Chávez-Capilla 2022 — Arsenolipid transformations in humans
This narrative review synthesizes current knowledge on arsenolipid species in seafood and fish oil, their bioaccessibility and bioavailability in the human gastrointestinal tract, and their potential transformation and accumulation in human tissues. The author frames arsenolipids as an underregulated food-safety concern because current regulatory limits for arsenic in food focus almost exclusively on inorganic arsenic (iAs), leaving the dominant arsenic species in seafood, which constitute 10–70% of total arsenic in oily fish, outside any formal limits. The review makes a case for interdisciplinary research into arsenolipid metabolism, particularly regarding gut microbiota and the blood-brain barrier, before regulatory agencies can act.
Key numbers
Total arsenic in seafood: 5–100 mg/kg (Francesconi, 2010; cited in text).
Arsenolipids in commercial fish oils: 0.2–16 mg/kg oil (Sele et al., 2012; cited in text).
Arsenic in rice: up to 0.4 mg/kg, of which 85–90% is iAs and the remainder is methylated species (methylarsonic acid, dimethylarsinic acid).
Arsenic in breast milk of Norwegian mothers eating fish-rich diets: 0.3–4.46 mg/kg; 2–61% of that fraction accounted for by arseno-fatty acids (AsFAs) and arseno-hydrocarbons (AsHCs) (Stiboller et al., 2017; cited in text).
Arsenic species distribution in seafood: arsenobetaine 1–70%, arsenosugars ~80% in seaweed, arsenolipids 10–70% in oily fish; iAs accounts for roughly 10% of total arsenic in most seafood species except Hijiki seaweed (nearly all iAs).
Regulatory limits cited: WHO drinking water limit 10 µg/L As; EU rice iAs limits 0.2 mg/kg for adults and 0.1 mg/kg for infants (European Commission 2015); Australia/New Zealand 1 mg/kg for seaweed and mollusks, 2 mg/kg for fish and crustaceans (total arsenic); France 3 mg/kg for seaweed for human consumption (iAs basis).

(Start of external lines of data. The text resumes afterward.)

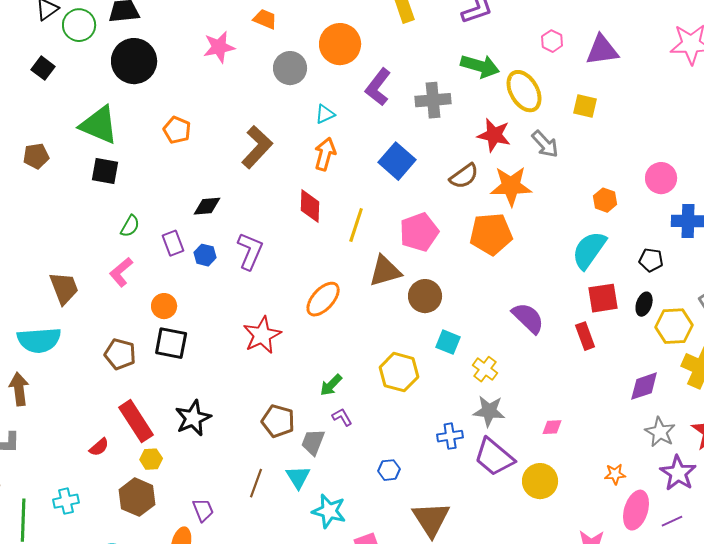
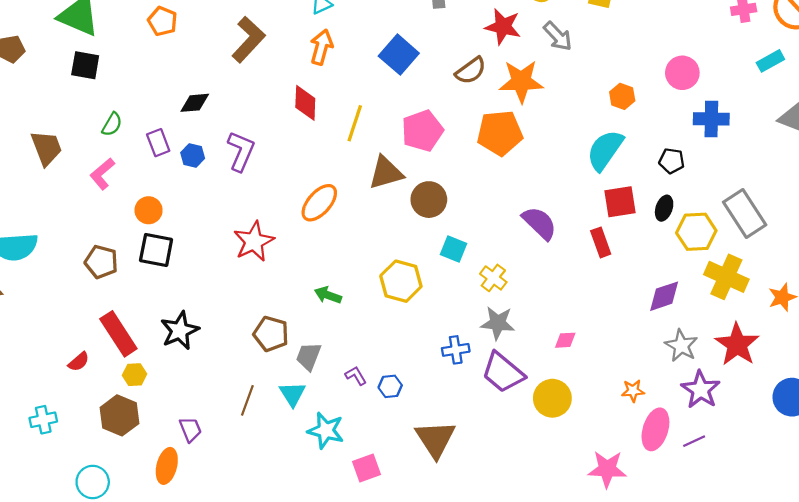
brown trapezoid: (64, 288) -> (46, 148), moved
green arrow: (331, 385) -> (328, 295), turned 65
purple L-shape: (342, 417) -> (356, 376), moved

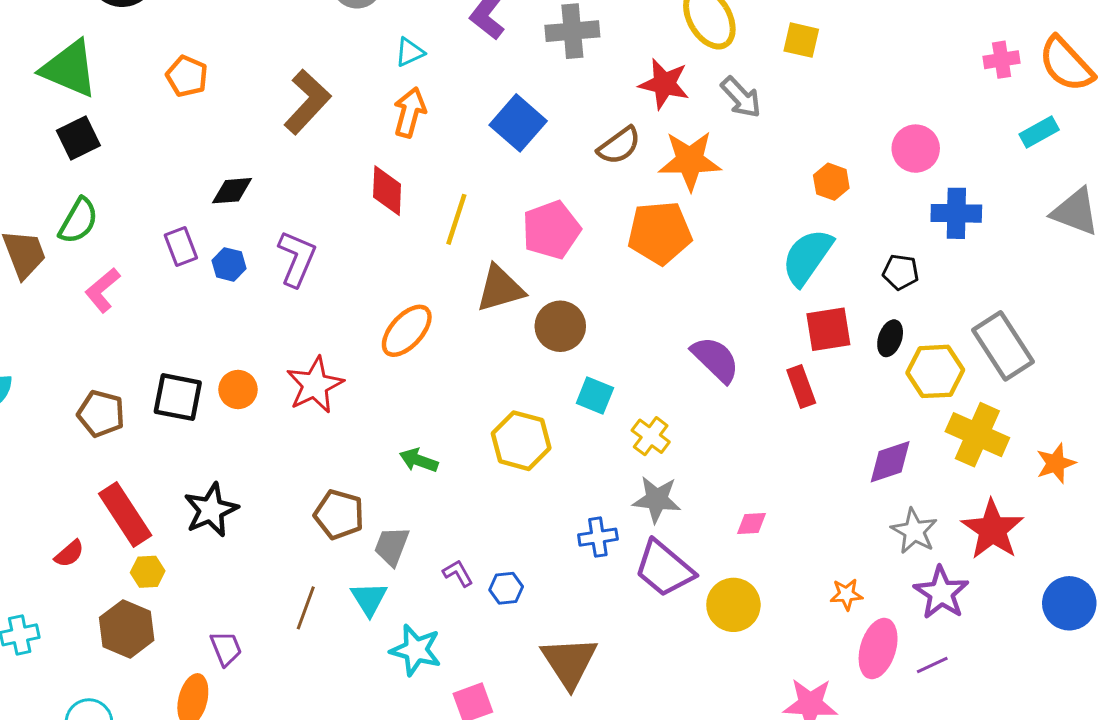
black square: (85, 65) -> (78, 138), turned -36
green semicircle: (112, 124) -> (78, 221), moved, size x1.4
orange circle: (149, 210) -> (238, 389), moved

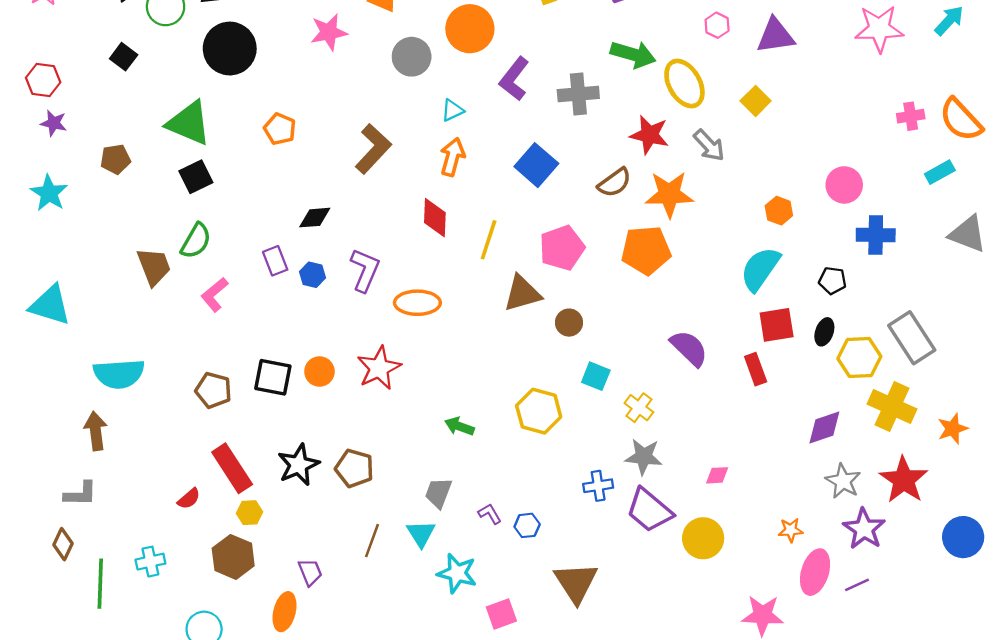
yellow square: (801, 40) -> (756, 101), turned 32
brown circle: (560, 326) -> (569, 323), size x0.7
orange ellipse: (407, 331) -> (417, 303), moved, turned 48
brown pentagon: (339, 514) -> (354, 468), moved

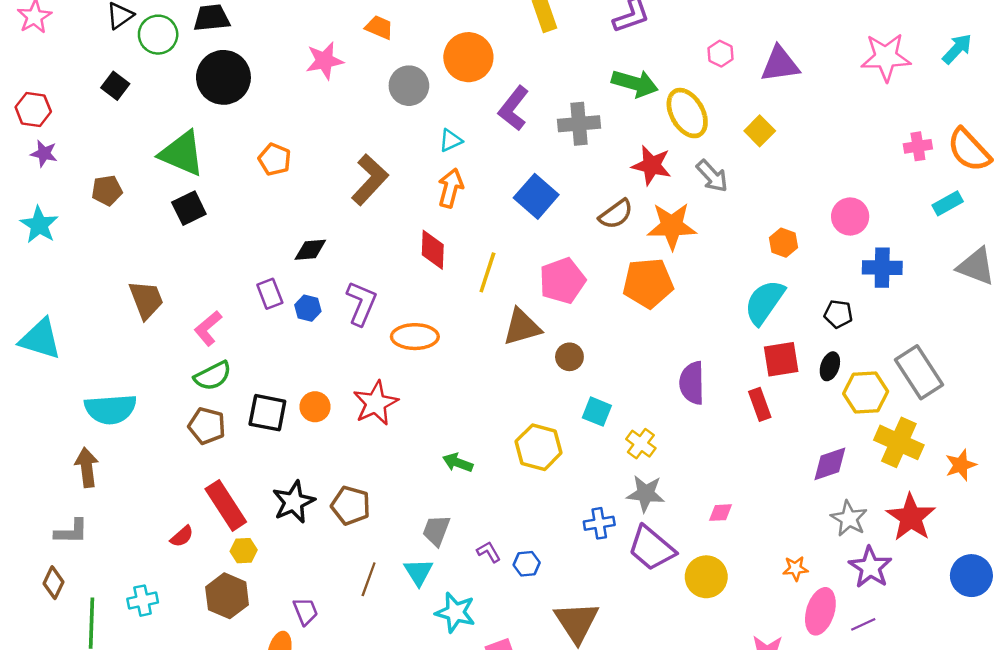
green semicircle: (196, 241) -> (213, 376), moved, turned 33
purple semicircle: (689, 348) -> (692, 383), turned -135

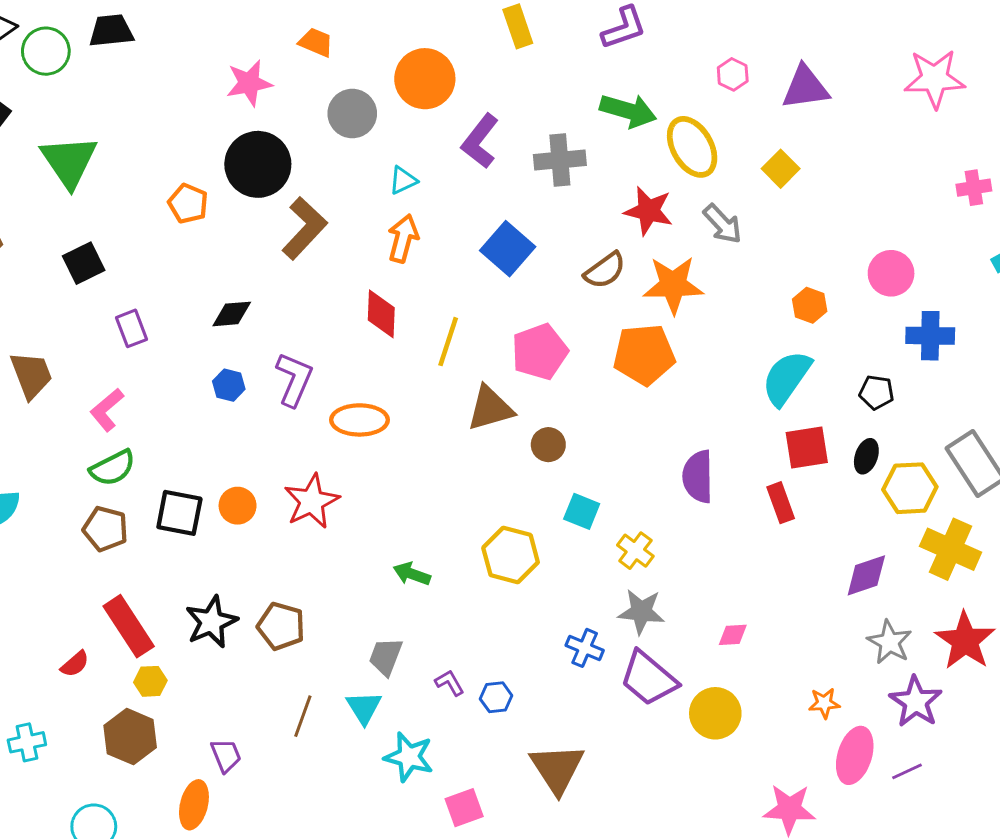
black circle: (223, 77) -> (258, 164), moved
green triangle: (182, 153) -> (69, 161), moved, turned 33
purple rectangle: (270, 294) -> (132, 328), moved
blue cross: (599, 523) -> (585, 648), turned 32

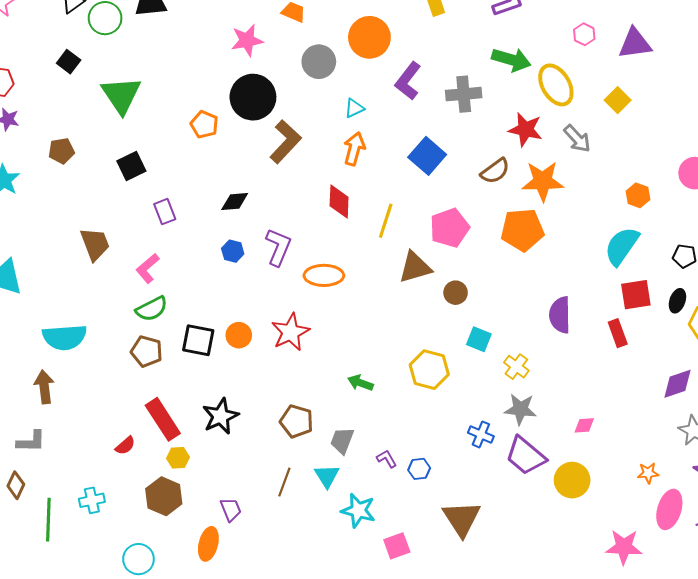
brown pentagon: (281, 626) -> (297, 421), moved

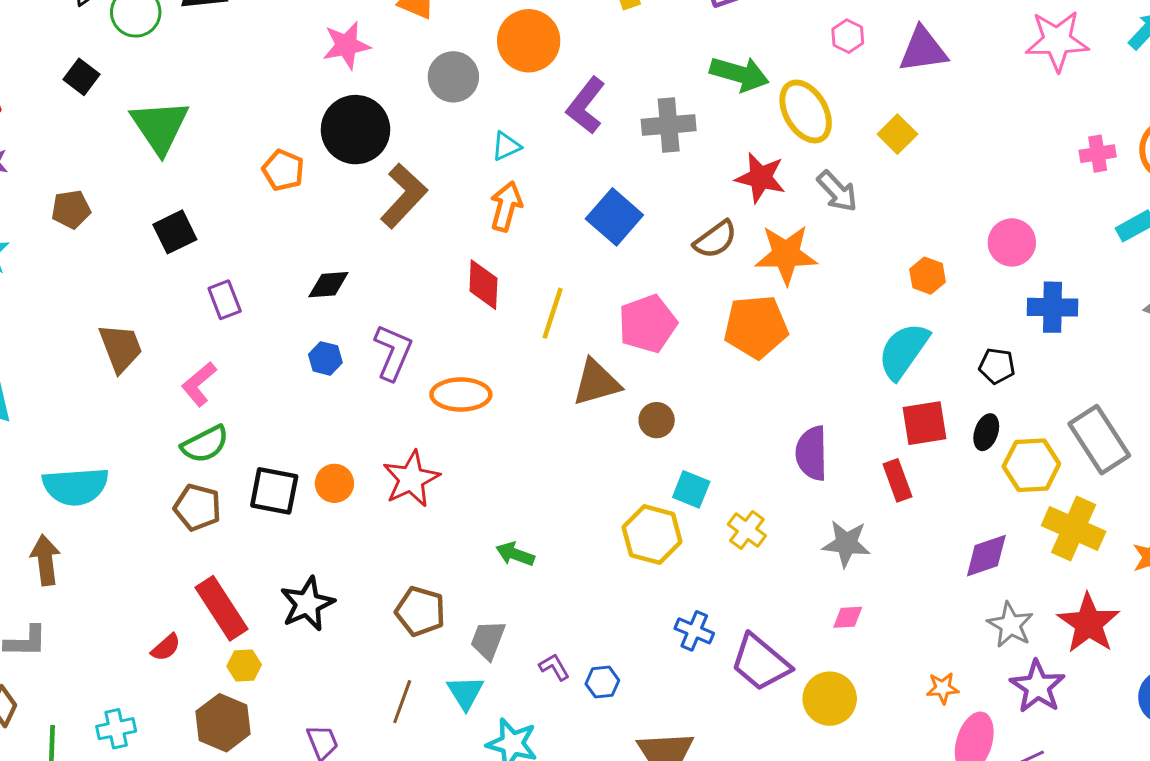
yellow hexagon: (429, 370) -> (652, 535), moved
gray star: (520, 409) -> (846, 544), moved

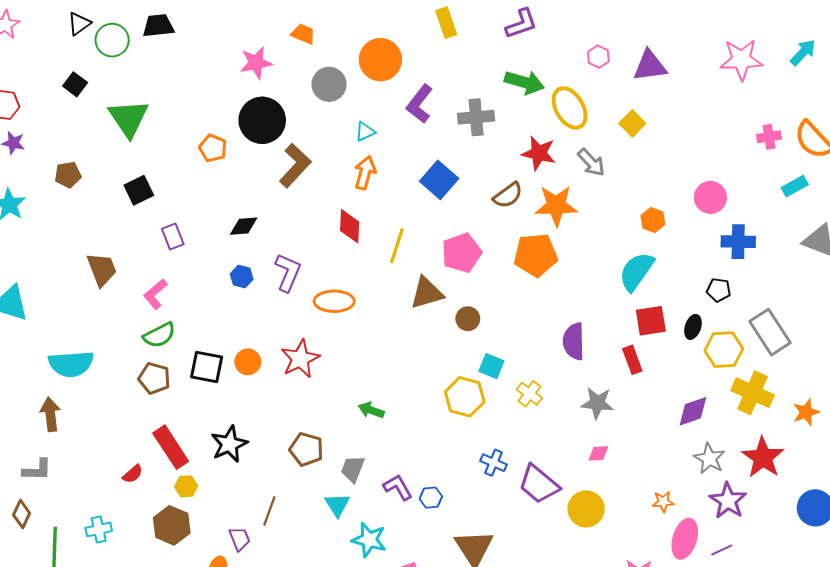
black pentagon: (997, 366) -> (719, 290), moved
purple L-shape: (554, 667) -> (398, 487), size x1.4
brown line: (402, 702) -> (269, 511), moved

Intestinal absorption data from in vitro model: more than 50% of AsHCs and up to 13% of AsFAs remain unchanged after crossing the intestinal barrier (Meyer et al., 2015b; cited in text), indicating bioavailability.
Methods (brief)
Review article; no original laboratory data. Synthesizes published HPLC-ICP-MS, ESI-QQQ-MS, and HR-MS studies characterizing arsenolipid species. References in vitro intestinal barrier models, animal studies (Drosophila, rat brain tissue, mice), and limited human biomonitoring (breast milk, volunteer fish consumption trial). Key analytical limitation noted: no commercial certified standards for most arsenolipid species; detection requires advanced extraction and hyphenated mass spectrometry, available in only a few laboratories worldwide.
Implications
Certification: The review underscores that current arsenic food-safety frameworks (EU, WHO, Australia/New Zealand) target iAs almost exclusively. For seafood products and fish-oil-containing supplements, total arsenic figures are dominated by non-iAs species including arsenolipids, whose cytotoxicity is comparable to iAs in human cell lines. HMT&C product pages covering seafood, fish oil supplements, and omega-3-containing infant products should note that tAs measurements in these matrices cannot be treated as iAs proxies; speciation is essential.
Courses: Provides strong conceptual framing for a seafood arsenic speciation module: why tAs and iAs are non-substitutable; the regulatory gap for arsenolipids; gut microbiota as a modifier of arsenolipid bioavailability.
App: For seafood and fish-oil ingredients, the app should flag that total arsenic entries cannot be assumed to represent toxicologically relevant iAs exposure; these entries require a speciation note.
Microbiome: The review explicitly links gut microbial diversity to arsenolipid biotransformation and flags that salivary and intestinal microbiota transform methylated arsenic and arsenosugars before absorption. Maternal gut microbial diversity correlates with arsenic metabolite profiles in breast milk. This is a direct metals-microbiome mechanism warranting a dedicated microbiome cross-reference.